International Baccalaureate (IB) Career-related Programme (CP) Guide
Updated November 2016
The International Baccalaureate (IB) Career-related Programme (CP) is a new career-related qualification currently being trialled in a number of IB schools across the UAE.
The CP combines variants of the IB “core” found in the standard IB DP programme with two subjects drawn from its highly academic core subject groupings. These are combined with a non-IB vocational qualification provided by BTEC or Cambridge International – or an apprenticeship in industry.
The subject is graded very differently from the main IB Diploma and schools are given considerable latitude in the programs design and assessment to ensure that it meets the needs and talents of its students.
The programme can theoretically be designed to be more academic than the IB DP if a student would benefit from that approach. Equally, it can be designed to limited academic elements and focus on coursework, industry placement and practical activity.
More detail can be found in the table below, but our view is that, properly administered, the International Baccalaureate (IB) Career-related Programme (CP) is an exceptionally important qualification, arguably the first in the world to combine the best of academic and vocational elements effectively in a single qualification.
Its value, being backed by the IB, is considerable both as a fast-track qualification for students to secure direct industry employment or apprenticeships at age 18 – but also an inspirational pre-qualifier for undergraduate study.
(Formerly International Baccalaureate® Organisation (IBO))

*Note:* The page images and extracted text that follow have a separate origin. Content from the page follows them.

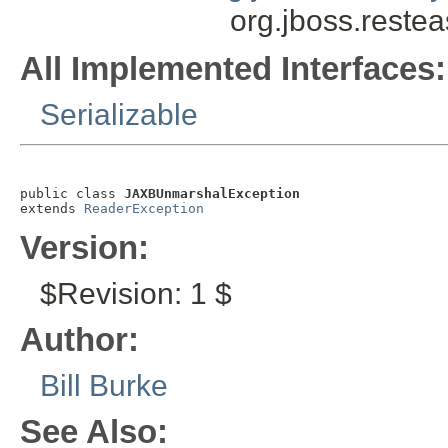
org.jboss.reste
All Implemented Interfaces:
Serializable
public class 
JAXBUnmarshalException
extends 
ReaderException
Version:
$Revision: 1 $
Author:
Bill Burke
See Also: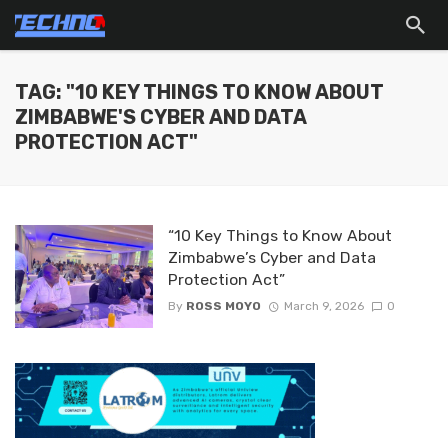
TAG: "10 KEY THINGS TO KNOW ABOUT
ZIMBABWE'S CYBER AND DATA
PROTECTION ACT"
“10 Key Things to Know About
Zimbabwe’s Cyber and Data
Protection Act”
By
ROSS MOYO
March 9, 2026
0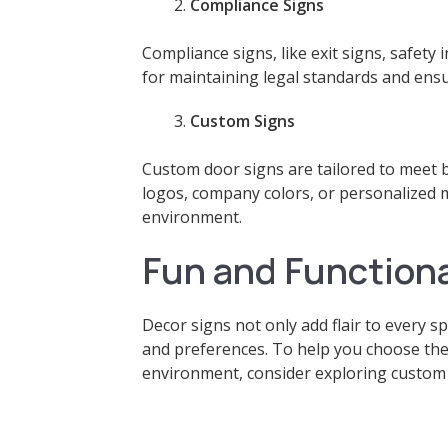
Compliance Signs
Compliance signs, like exit signs, safety
for maintaining legal standards and ensu
Custom Signs
Custom door signs are tailored to meet 
logos, company colors, or personalized 
environment.
Fun and Functiona
Decor signs not only add flair to every s
and preferences. To help you choose the
environment, consider exploring custom 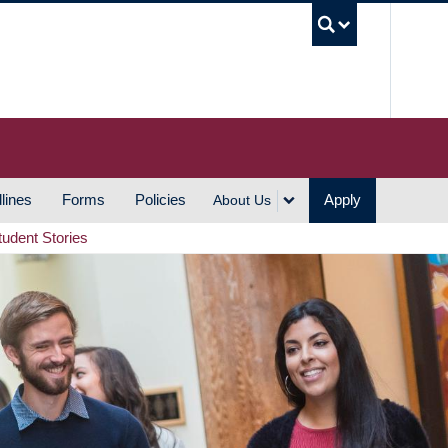
UBC S
lines
Forms
Policies
Apply
About Us
tudent Stories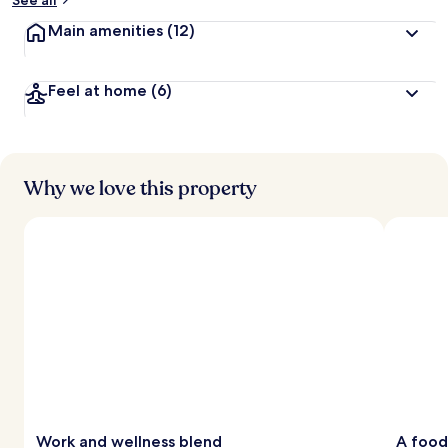
See all
Main amenities
(12)
Feel at home
(6)
Why we love this property
Work and wellness blend
A food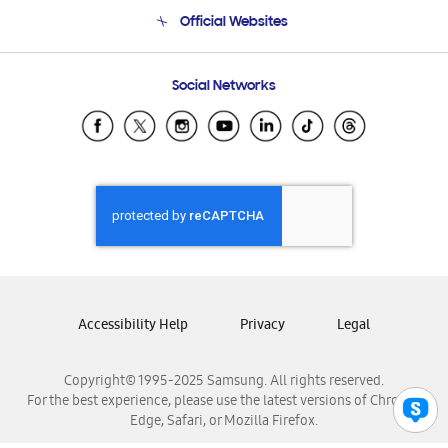
Terms and conditions of sale
Contact Us
Official Websites
Email Support
Frequently Asked Questions
Samsung Costa Rica
Social Networks
Samsung Ecuador
Samsung El Salvador
Samsung Guatemala
Samsung Honduras
Samsung Nicaragua
Samsung Panamá
Samsung República Dominicana
Samsung Venezuela
Accessibility Help
Privacy
Legal
Copyright© 1995-2025 Samsung. All rights reserved.
For the best experience, please use the latest versions of Chrome,
Edge, Safari, or Mozilla Firefox.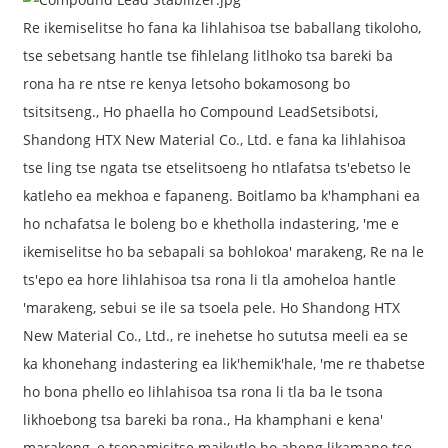
Re ikemiselitse ho fana ka lihlahisoa tse baballang tikoloho,
tse sebetsang hantle tse fihlelang litlhoko tsa bareki ba
rona ha re ntse re kenya letsoho bokamosong bo
tsitsitseng., Ho phaella ho Compound Lead
Setsibotsi
,
Shandong HTX New Material Co., Ltd. e fana ka lihlahisoa
tse ling tse ngata tse etselitsoeng ho ntlafatsa ts'ebetso le
katleho ea mekhoa e fapaneng. Boitlamo ba k'hamphani ea
ho nchafatsa le boleng bo e khetholla indastering, 'me e
ikemiselitse ho ba sebapali sa bohlokoa' marakeng, Re na le
ts'epo ea hore lihlahisoa tsa rona li tla amoheloa hantle
'marakeng, sebui se ile sa tsoela pele. Ho Shandong HTX
New Material Co., Ltd., re inehetse ho sututsa meeli ea se
ka khonehang indastering ea lik'hemik'hale, 'me re thabetse
ho bona phello eo lihlahisoa tsa rona li tla ba le tsona
likhoebong tsa bareki ba rona., Ha khamphani e kena'
marakeng, e tsepamisitse maikutlo ho aheng likamano tse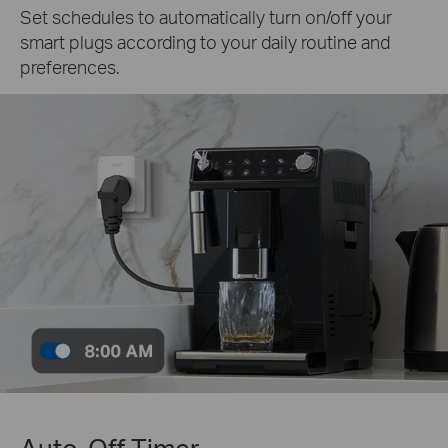
Set schedules to automatically turn on/off your
smart plugs according to your daily routine and
preferences.
Auto-Off Timer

Studied over two years, generally by students between the ages of 16 and 18 years, in Grades 11 and 12 of an International Baccalaureate® school
International Baccalaureate® CP students study for:
(1) any two IB Diploma Programme (DP) courses that must be relevant to the student’s career-related studies (this can optionally be increased to 4 but extra courses will not add to the ability of the student to secure the Certificate);
(2) the four "core" IB elements of: (a) a 50-hour community "service learning" course (similar to CAS); (b) a second language; (c) an 80-hours "Approaches to learning" course, and (d) a "Reflective" 3500-word research based project; and,
(3) one directly career-related qualification decided and awarded by an alternative body chosen by the school. In the Emirates this has tended to be a BTEC Level 3 Diploma in Travel and Tourism, although it could also be drawn from a number of applied International A Levels
The IB Diploma Programme (DP) courses, which can be taken at either Standard or Higher level, are chosen from within the six IB subject blocks: :
Subjects available within each subject block are:
SUBJECT BLOCK 1: Language and literature
Language A: literature (Standard Level or Higher Level)
Language A: language and literature (Standard Level or Higher Level)
Literature and performance (Standard Level only)
SUBJECT BLOCK 2: Language acquisition
Classical languages (Standard Level or Higher Level)
Language B (Standard Level or Higher Level)
Language ab initio (Standard Level only)
SUBJECT BLOCK 3: Individuals and societies
Business management (Standard Level or Higher Level)
Economics (Standard Level or Higher Level)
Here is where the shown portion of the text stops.